Есть ли у него ревность к преуспевающим поэтам? Скорее да, чем нет. Но эта ревность не из тех, которая может довести до неприязни. Например, в двенадцатом году он не знал ни Осипа Мандельштама, ни Бориса Пастернака. А когда они возникли перед ним со своими шедеврами, растерялся.
Как так могло случиться, что их поэзия прошла мимо его внимания? Причем минуя даже две революции – игрушечную, которой явился бездарный февраль, и Октябрьскую, которая дала стране почувствовать истинный разгул перезревшей от ожидания стихии.
С первым из перечисленных двоих Сталин заочно свел впечатления, с Борисом Пастернаком.
Февраль. Достать чернил и плакать!
Писать о феврале навзрыд,
Пока грохочущая слякоть
Весною черною горит.
Достать пролетку.
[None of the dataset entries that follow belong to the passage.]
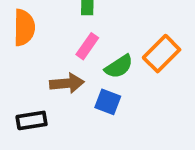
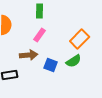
green semicircle: (119, 67) -> (74, 61), moved

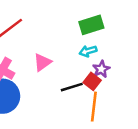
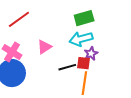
cyan arrow: (88, 51) -> (81, 39), size x1.6
red square: (92, 81) -> (84, 63), turned -32

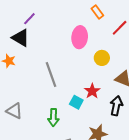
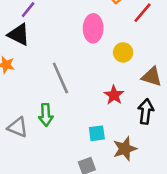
cyan square: (76, 102) -> (97, 133), moved, turned -32
green arrow: (53, 117) -> (46, 115), moved

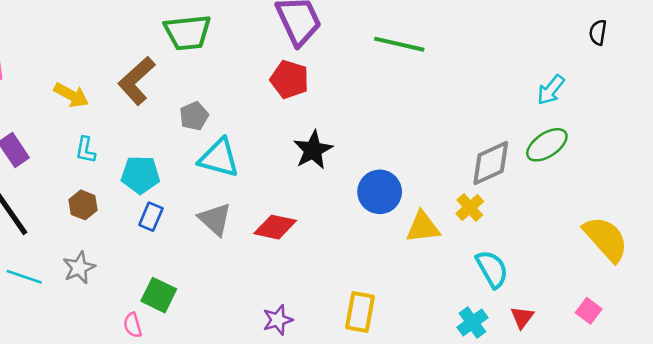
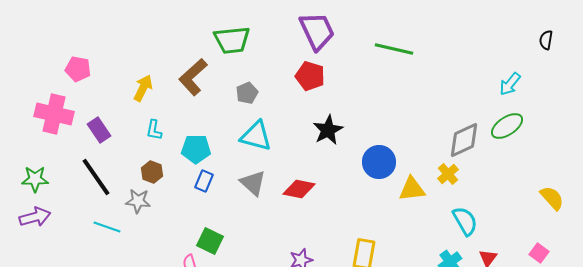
yellow arrow: (71, 95) -> (143, 88), turned -92
gray pentagon: (194, 116) -> (247, 93), moved
yellow semicircle: (606, 239) -> (552, 198), size x0.7
gray star: (79, 268) -> (138, 201), moved, turned 30

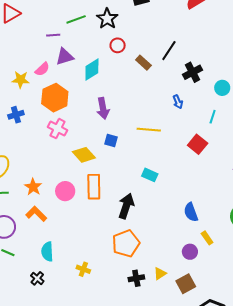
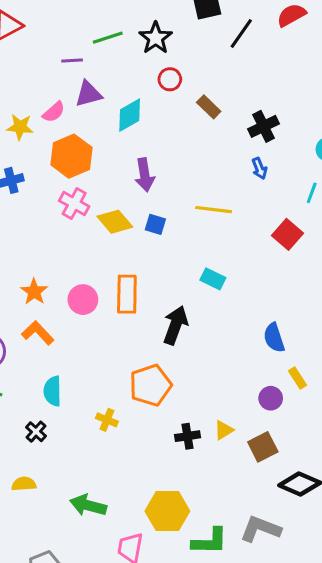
black line: (169, 51) -> (241, 34), moved
black cross: (192, 72) -> (263, 126), moved
yellow diamond: (84, 155) -> (115, 222), moved
orange pentagon: (126, 243) -> (150, 385), moved

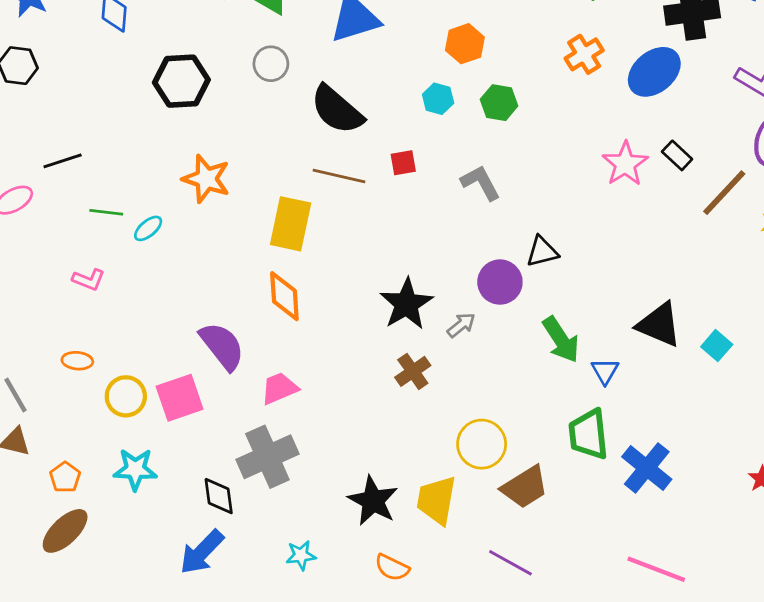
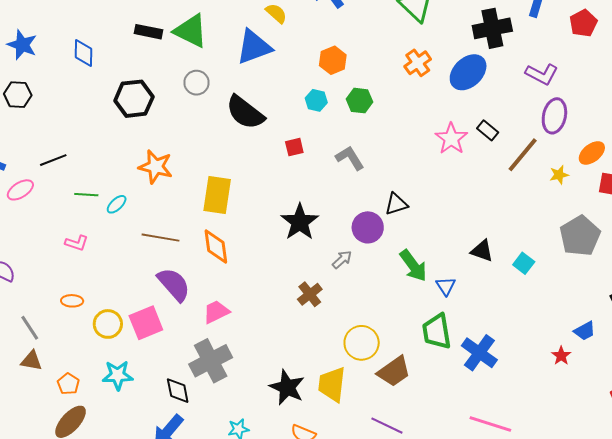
brown line: (339, 176) -> (161, 238), moved
black star: (406, 304) -> (300, 222), moved
black triangle: (659, 325) -> (482, 251), size x0.7

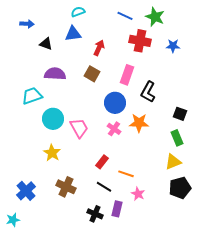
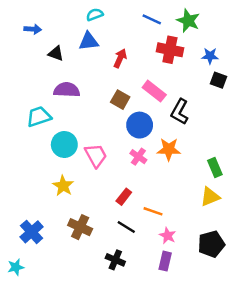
brown square: (92, 74) -> (120, 100), moved
pink rectangle: (127, 75) -> (154, 91), turned -72
black square: (180, 114) -> (219, 80), moved
black pentagon: (180, 188) -> (211, 244), moved
purple rectangle: (117, 209) -> (165, 261), moved

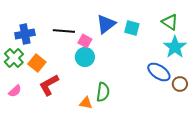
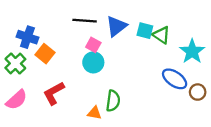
green triangle: (170, 22) -> (161, 35), moved
black line: (64, 31) -> (85, 21), moved
blue cross: (25, 34) -> (27, 37), turned 30
orange square: (37, 63) -> (45, 54), moved
pink semicircle: (15, 91) -> (16, 100), size x1.5

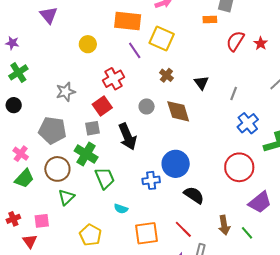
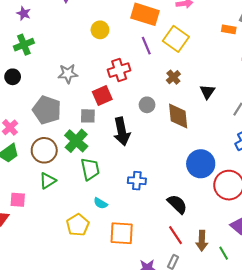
blue circle: (176, 164) -> (201, 164), moved
red line: (183, 229) -> (175, 235), moved
yellow pentagon: (90, 235) -> (78, 225), moved

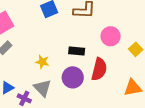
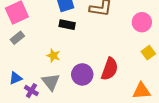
pink circle: (111, 36) -> (142, 22), moved
black rectangle: (77, 51) -> (67, 25), moved

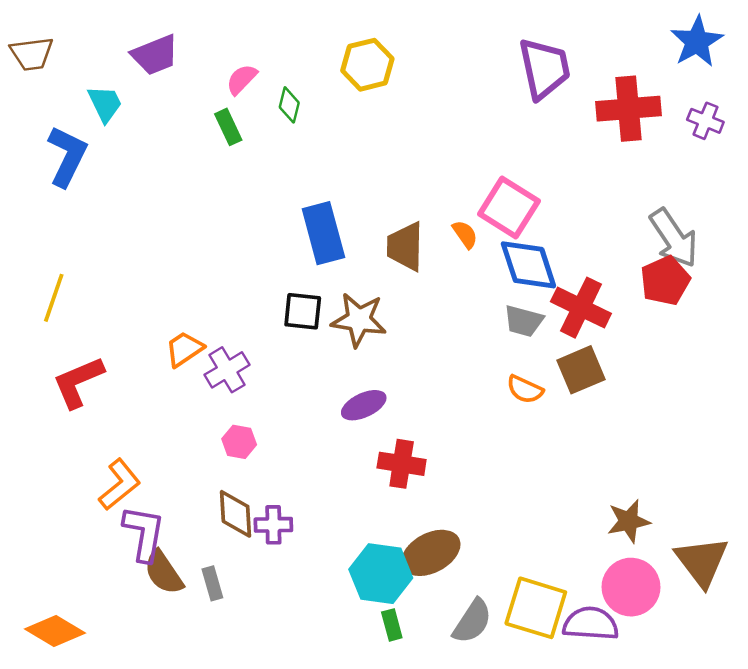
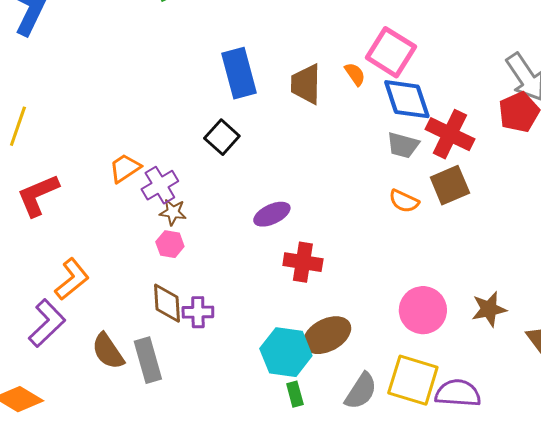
black square: (303, 311) -> (222, 137), turned 36
brown star: (359, 320) -> (173, 212), moved, size x0.6
purple L-shape: (144, 533) -> (47, 323), moved, turned 36
gray rectangle: (212, 583) -> (148, 360), size x1.6
pink circle: (631, 587) -> (423, 310), moved

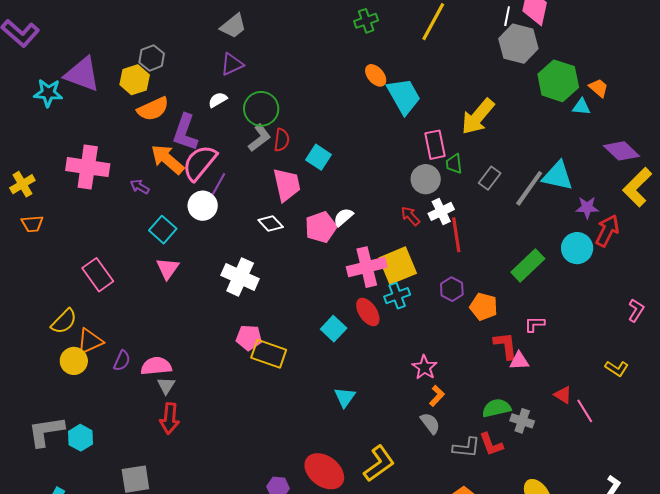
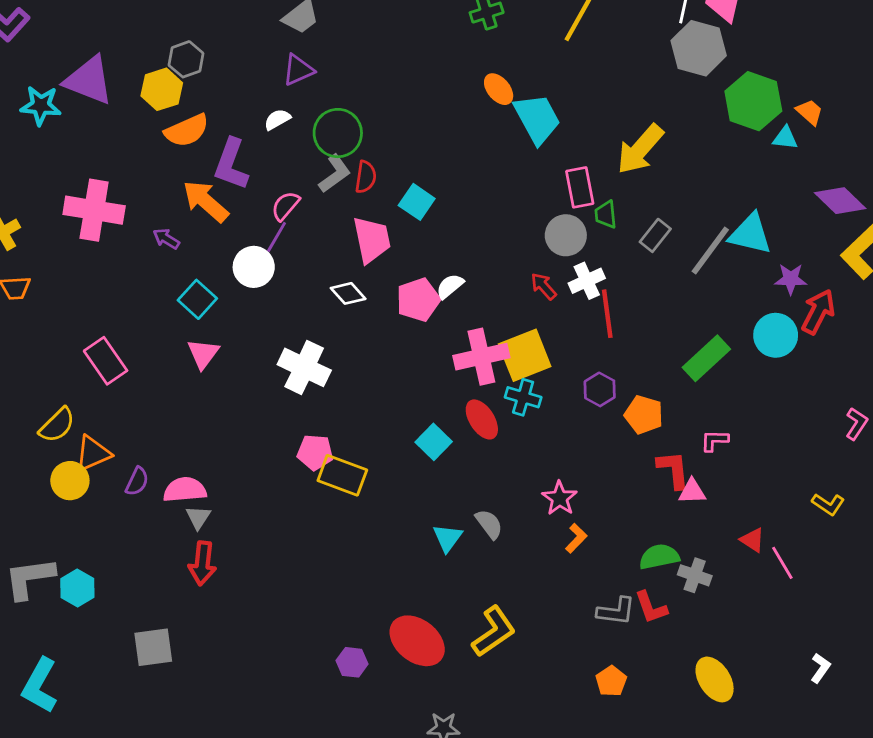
pink semicircle: (200, 163) -> (285, 206), moved, size x0.6
cyan cross: (397, 296) -> (523, 397), turned 35
gray semicircle: (430, 423) -> (489, 524), moved

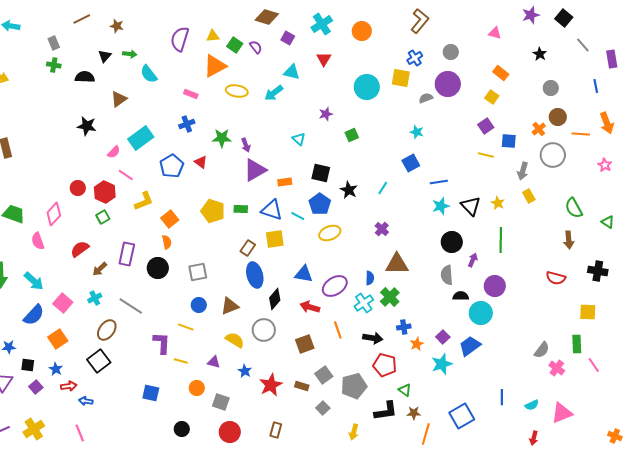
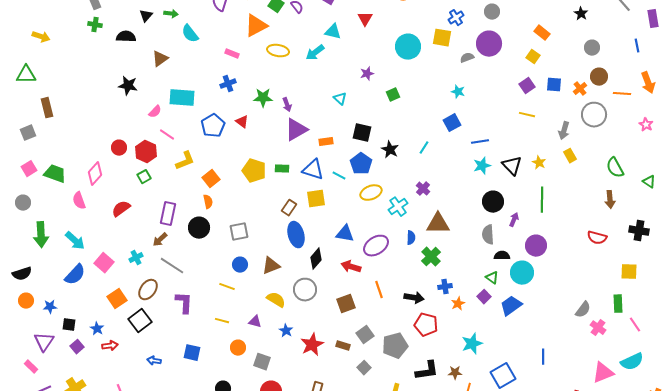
cyan rectangle: (141, 138) -> (182, 98), turned 40
blue square: (509, 141) -> (554, 85), moved
brown arrow: (100, 269) -> (160, 240), moved
cyan cross: (364, 303) -> (398, 207), moved
orange square: (58, 339) -> (117, 299), moved
purple L-shape: (162, 343) -> (184, 303), moved
cyan star: (442, 364) -> (472, 344), moved
green triangle: (405, 390) -> (492, 278), moved
blue arrow: (86, 401) -> (154, 361), moved
cyan semicircle: (532, 405) -> (632, 362), moved, size x1.6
За шесть гривен,
Чрез благовест, чрез клик колес
Перенестись туда, где ливень
Еще шумней чернил и слез.
Где, как обугленные груши,
С деревьев тысячи грачей
Сорвутся в лужи и обрушат
Сухую грусть на дно очей.
Под ней проталины чернеют,
И ветер криками изрыт!
И чем случайней, тем вернее
Слагаются стихи навзрыд.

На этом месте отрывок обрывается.